The Supply Chain Management Association of the Philippines (SCMAP) advocates to abort NORTHPORT’s new berthing procedure as it doubles the costs of doing business making the prices of goods more expensive for the consumers.

Accordingly, this new berthing procedure compels all container vessels to berth at the Terminal 1 of the NORTHPORT, and imposes the use of their quay cranes regardless if the ship has its own crane. The cranage fee summates up to Php 1,587 (VAT inclusive) for 10 and 20 footer containers, hence adding 88% more to the current cargo handling rate of Php 1,800. This added cost and procedure is contrary to the ease of doing business.

The group appealed that the fees imposed must be justified for the modernization effort. However, the cost must be affordable and should not result in the added process and cost. SCMAP Executive Director Ms. Corazon Curay revealed the group’s sentiment on this advocacy during the EDC Networking Committee on Transport and Logistics meeting last 28 July 2020. KJDA

Transport of Potassium Nitrate in solid form authorized by PNP

The Philippine National Police of Civil Security Group (PNP-CSG) clarified in a memorandum authorizing the transport of Potassium Nitrate (KNO3) in its original solid form. This order will not require potassium nitrate to be diluted in liquid form prior to transport and passing through the PNP checkpoints. Said chemical in liquid or solid form shall be transported without delay provided that the company has complied valid permits (Permit to Unload, Permit to Purchase and Move, and Permit to Transfer) bearing the appropriate information necessary for its movement (i.e.PPME#, license#, company name, date of issuance and validity, specific purpose, quantity of chemical, port of origin, and destination). This mandate was clarified in a memorandum signed by PMGEN Roberto Fajardo (PNP-CSG) dated16 July 2020.

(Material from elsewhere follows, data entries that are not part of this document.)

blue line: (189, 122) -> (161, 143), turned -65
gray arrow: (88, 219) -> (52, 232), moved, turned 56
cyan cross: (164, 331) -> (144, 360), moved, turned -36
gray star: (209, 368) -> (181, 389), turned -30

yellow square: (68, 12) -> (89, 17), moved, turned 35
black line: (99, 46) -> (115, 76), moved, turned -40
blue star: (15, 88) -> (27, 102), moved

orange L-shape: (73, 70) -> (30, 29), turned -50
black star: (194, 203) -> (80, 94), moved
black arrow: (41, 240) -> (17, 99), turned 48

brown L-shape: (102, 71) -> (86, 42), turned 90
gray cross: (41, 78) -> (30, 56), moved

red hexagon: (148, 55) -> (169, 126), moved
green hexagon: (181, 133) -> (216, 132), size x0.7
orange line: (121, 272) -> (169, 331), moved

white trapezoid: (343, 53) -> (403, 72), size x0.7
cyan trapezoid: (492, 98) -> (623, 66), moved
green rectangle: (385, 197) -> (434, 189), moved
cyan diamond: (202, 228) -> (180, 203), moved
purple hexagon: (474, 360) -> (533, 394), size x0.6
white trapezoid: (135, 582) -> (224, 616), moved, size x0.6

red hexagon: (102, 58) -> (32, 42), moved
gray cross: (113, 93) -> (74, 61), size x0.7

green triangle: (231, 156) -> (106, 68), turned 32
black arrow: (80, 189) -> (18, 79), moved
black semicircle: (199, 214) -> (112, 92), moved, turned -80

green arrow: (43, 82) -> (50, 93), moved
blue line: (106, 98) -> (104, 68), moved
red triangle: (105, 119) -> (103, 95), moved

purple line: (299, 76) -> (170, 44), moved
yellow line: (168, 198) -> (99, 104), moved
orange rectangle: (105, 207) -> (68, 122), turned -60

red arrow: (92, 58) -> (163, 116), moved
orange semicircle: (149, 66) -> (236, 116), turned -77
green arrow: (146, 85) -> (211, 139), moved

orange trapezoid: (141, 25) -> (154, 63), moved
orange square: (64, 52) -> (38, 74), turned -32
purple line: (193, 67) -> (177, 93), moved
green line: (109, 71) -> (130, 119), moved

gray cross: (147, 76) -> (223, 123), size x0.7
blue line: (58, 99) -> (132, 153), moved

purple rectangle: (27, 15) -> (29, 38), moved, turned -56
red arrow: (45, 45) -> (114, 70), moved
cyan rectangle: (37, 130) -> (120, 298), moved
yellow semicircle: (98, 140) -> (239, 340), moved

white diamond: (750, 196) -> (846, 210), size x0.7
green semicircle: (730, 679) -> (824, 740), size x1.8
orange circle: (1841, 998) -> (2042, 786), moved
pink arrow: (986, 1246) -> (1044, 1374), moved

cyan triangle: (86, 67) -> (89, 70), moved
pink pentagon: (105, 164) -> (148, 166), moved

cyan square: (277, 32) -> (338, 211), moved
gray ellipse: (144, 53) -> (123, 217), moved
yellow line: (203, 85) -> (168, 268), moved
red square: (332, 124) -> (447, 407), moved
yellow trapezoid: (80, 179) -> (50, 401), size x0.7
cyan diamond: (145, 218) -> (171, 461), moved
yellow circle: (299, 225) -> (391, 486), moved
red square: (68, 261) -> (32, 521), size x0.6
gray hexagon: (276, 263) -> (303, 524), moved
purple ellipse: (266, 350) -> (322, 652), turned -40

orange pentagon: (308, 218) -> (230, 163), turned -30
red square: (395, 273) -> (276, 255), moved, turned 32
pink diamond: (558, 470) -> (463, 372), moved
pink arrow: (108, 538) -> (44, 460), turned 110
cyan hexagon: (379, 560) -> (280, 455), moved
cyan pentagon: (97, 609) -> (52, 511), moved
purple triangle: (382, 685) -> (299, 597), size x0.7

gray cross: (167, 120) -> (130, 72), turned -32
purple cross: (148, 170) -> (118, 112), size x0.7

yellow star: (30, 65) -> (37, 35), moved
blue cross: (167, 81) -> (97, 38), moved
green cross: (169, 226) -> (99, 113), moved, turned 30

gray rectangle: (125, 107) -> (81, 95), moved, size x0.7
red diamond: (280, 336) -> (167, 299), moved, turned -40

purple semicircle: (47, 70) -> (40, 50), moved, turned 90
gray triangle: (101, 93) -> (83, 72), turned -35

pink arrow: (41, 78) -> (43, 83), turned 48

This concern was raised by the Export Development Council (EDC) Executive Member, Mr. Roberto Amores representing agri/food sector during the EDC Executive Committee Meeting via zoom last 30 June 2020.

Certain exporters from the agricultural groups have resorted to using this chemical due to climate change. Potassium Nitrate is being used for agriculture to ascertain the heat content required to induce flowering. Said chemical was flagged down at specific checkpoints due to its high explosive rate, with this risk it has to be diluted in liquid form prior to transporting.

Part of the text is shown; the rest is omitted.